At the same time, the National Assembly also requested the Government to develop solutions to support workers such as: appropriate credit policies, job counseling and referral, vocational training, job conversion support... to limit the situation of withdrawing social insurance at one time due to immediate financial difficulties.
2. One-time Social Insurance withdrawal application
Depending on each case, employees prepare the following documents:
2.1. Basic profile
Original social insurance book.
Application for one-time social insurance benefit (Form No. 14-HSB).
Other documents proving special circumstances (if any) and identification papers.
2.2. Special cases
Settling abroad: Notarized/consularized translation of one of the following documents: foreign passport, settlement visa, nationality confirmation document or permanent residence card/residence for 5 years or more.
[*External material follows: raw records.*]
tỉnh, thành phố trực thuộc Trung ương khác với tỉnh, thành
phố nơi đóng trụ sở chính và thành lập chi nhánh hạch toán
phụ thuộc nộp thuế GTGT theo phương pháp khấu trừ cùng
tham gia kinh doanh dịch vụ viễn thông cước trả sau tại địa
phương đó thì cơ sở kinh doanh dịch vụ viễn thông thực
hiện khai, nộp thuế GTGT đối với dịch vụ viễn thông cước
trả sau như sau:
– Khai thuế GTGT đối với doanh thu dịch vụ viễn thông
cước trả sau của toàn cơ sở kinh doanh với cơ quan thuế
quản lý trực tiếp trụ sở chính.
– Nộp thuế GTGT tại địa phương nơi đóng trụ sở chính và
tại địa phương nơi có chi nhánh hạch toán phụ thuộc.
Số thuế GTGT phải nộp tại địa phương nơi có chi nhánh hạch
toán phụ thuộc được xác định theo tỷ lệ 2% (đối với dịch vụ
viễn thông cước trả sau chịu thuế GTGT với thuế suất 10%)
Serious illness: Copy of medical record or medical examination report confirming a reduction in working capacity of 81% or more.
Had time in the army before 2007 : Personal declaration (Form 04B-HBQP).
Foreign workers in Vietnam : Submit application (Form 14-HSB) with medical records (if suffering from a serious illness).
3. Implementation process
Step 1. Submit application
Employees submit their application through one of the following methods:
Online: Vietnam Social Security Portal or through I-VAN Organization.
By post: Send documents to the Social Security agency where you live.
Directly: At the provincial Social Insurance agency where you reside (place of permanent or temporary residence).
Step 2. Social Security Agency receives and processes
Within 10 working days , the Social Insurance agency will assess and decide on one-time social insurance benefits.
Step 3. Receive results and benefits
Employees receive:
Decision to receive social insurance benefits at one time.
Social insurance payment history.
Grant:
Receive directly at the Social Security agency.
Or via public postal service.
Or transfer to personal account.
*Important Note
In case of authorizing another person to receive on your behalf, there must be a power of attorney/authorization contract in accordance with the law.
Submitted documents must be originals or certified copies as prescribed.
Employees should look up application results online at the Vietnam Social Security Public Service Portal to save time.
4. Formula for calculating one-time social insurance in 2025
According to Clause 3 and Clause 4, Article 70 of the 2024 Law on Social Insurance, the one-time social insurance benefit is calculated based on the number of years of social insurance contributions and the average monthly salary for social insurance contributions, excluding the State support when participating in voluntary social insurance.
Detailed calculation:
1.5 months of average salary for each year of social insurance contribution before 2014.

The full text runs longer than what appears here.